Today is Mom’s 95th birthday.  It is hard to believe that she was born almost 100 years ago.  As time inserts itself between her death and the present, the memories that I have of her become increasing dimmer, but the earliest years of her life are something that I have almost no knowledge of at all.  The quote above gives a sense of what some aspects of  basic rural life were like in the 1930’s, and Mom’s childhood took place even a decade before that.  Rural South Dakota in the 1920’s was hardly in the forefront of cutting edge technology. 
            Rather than trying to remember what I no longer can, I am trying, sitting in my room here, to re-imagine what it might have been like for Mom when she was young.  In a certain sense, this might be a somewhat easier task for me than others since the house in which I am sitting was built in the late 1800’s.  The doors, window frames, old wooden flooring, basement walls made of slate from the river, and the remains of old fireplaces making stripping away some of the modern conveniences a little easier, but still, life would be radically different.
            First of all, there would have been no electricity.  Mom would have been doing school homework by kerosene lamp.  She would have had to use the same lamp to do chores in the mornings and evenings when it was still dark for long periods of the year. Bedtimes would have been earlier.  She would have also needed the lamp to make her way out to the outhouse at night – not a particularly pleasant prospect for those who are up and down to the bathroom during the nights.  This would include those nights in the winter when the temperatures got down to 0°. No padded toilet seats in rural South Dakota! Then, as Mom used to say, they used corn cobs for toilet paper.
            In fact, our whole modern heightened hygienic sensibility would have taken a hit.  Having to heat water up on the stove just to take a bath, not to mention having to take turns at the tub with at least half a dozen siblings would certainly have required a different concept of cleanliness.  Finding a proper skin softener or lip gloss was probably no high on Mom’s lit.  More the fact that with clothes being washed by hand, most of the family wore the same clothing for several days in a row and if, as Mom used to say, during winter they brought the baby pigs in the house to keep warm by the stove, the family was probably a great deal more tolerant of bodily odors. 

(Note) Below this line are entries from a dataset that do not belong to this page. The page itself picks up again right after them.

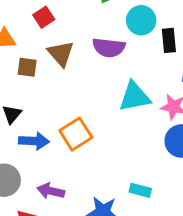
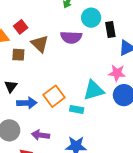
red square: (44, 17) -> (21, 27), moved
cyan triangle: (135, 97) -> (94, 90), moved
cyan rectangle: (140, 190) -> (77, 109), moved

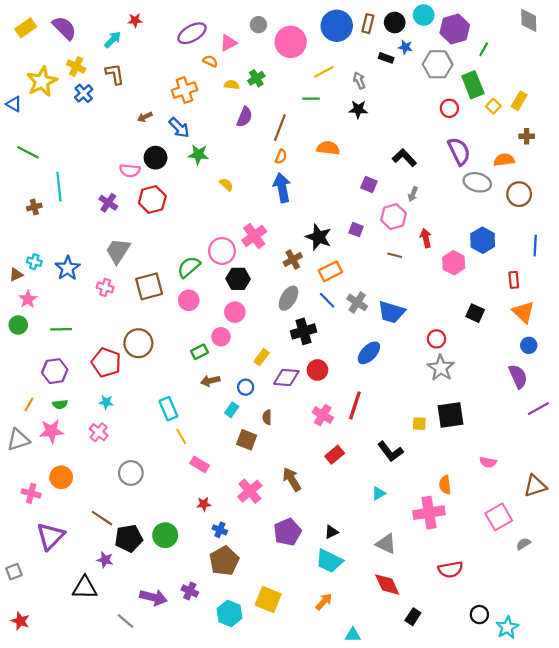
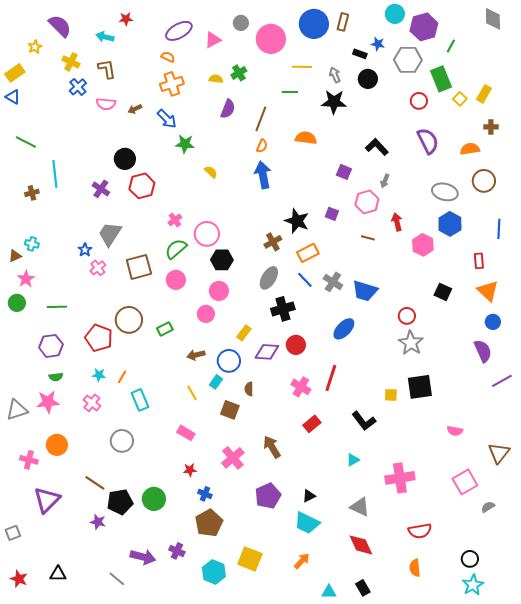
black circle: (395, 23) -> (368, 79), moved
yellow rectangle: (26, 28) -> (15, 73), moved
cyan arrow: (113, 40) -> (105, 37), turned -120
orange semicircle: (210, 61) -> (168, 57), moved
yellow line: (324, 72) -> (302, 67), turned 30
yellow star: (42, 82) -> (35, 47), moved, size x0.5
black star: (358, 109) -> (334, 102), size x1.4
black circle: (156, 158) -> (125, 159), moved
pink semicircle: (130, 171) -> (106, 104), moved
gray ellipse: (477, 182) -> (445, 192), moved
pink cross: (254, 236) -> (175, 220), moved, size x0.6
blue star: (68, 268) -> (85, 250), moved, size x0.6
pink cross: (105, 287) -> (98, 268), turned 35
green rectangle: (199, 352) -> (165, 329), moved
blue circle: (246, 387) -> (229, 361), size x1.5
orange line: (29, 404) -> (122, 377), moved
cyan rectangle: (168, 409) -> (140, 400), moved
yellow line: (181, 437) -> (192, 393), moved
orange semicircle: (445, 485) -> (415, 568), moved
brown triangle: (535, 486) -> (499, 453), turned -35
black triangle: (85, 588) -> (58, 574), moved, size x0.7
black circle: (479, 615) -> (470, 559), moved
black rectangle: (413, 617) -> (363, 588), moved, turned -63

            Mom used to say that she and her oldest sister Lucille were hardier so did more of the outdoor chores whereas the sister between them, Elaine was more delicate and more of the inside work. Even so, Mom probably took part in the cooking.  With wood burning stoves, making meals were something that took up a much greater part of the day.  The variety of food available to them was probably fairly small in comparison with today. Particularly in winter.  The closest city to them was Aberdeen, but in winter probably not much variety was available even there.  The fruits and vegetables Mom ate during those times were likely from what the family had been able to can in fall and probably had just a few staple meals that they rotated.  
            Of course, this is all imagination constructed from the few things that Mom did say about the day to day life of her childhood.  Still, I think it is remarkable to think of how much changed during the span of Mom’s life.  She never got into using computers, but she definitely made use of microwaves.  I think there is a lot of  truth to  St. Augustine’s saying “Give me a child until he is seven and he is mine for life.”  Those early experiences of Mom’s probably did a lot to form her in ways that we can never really understand.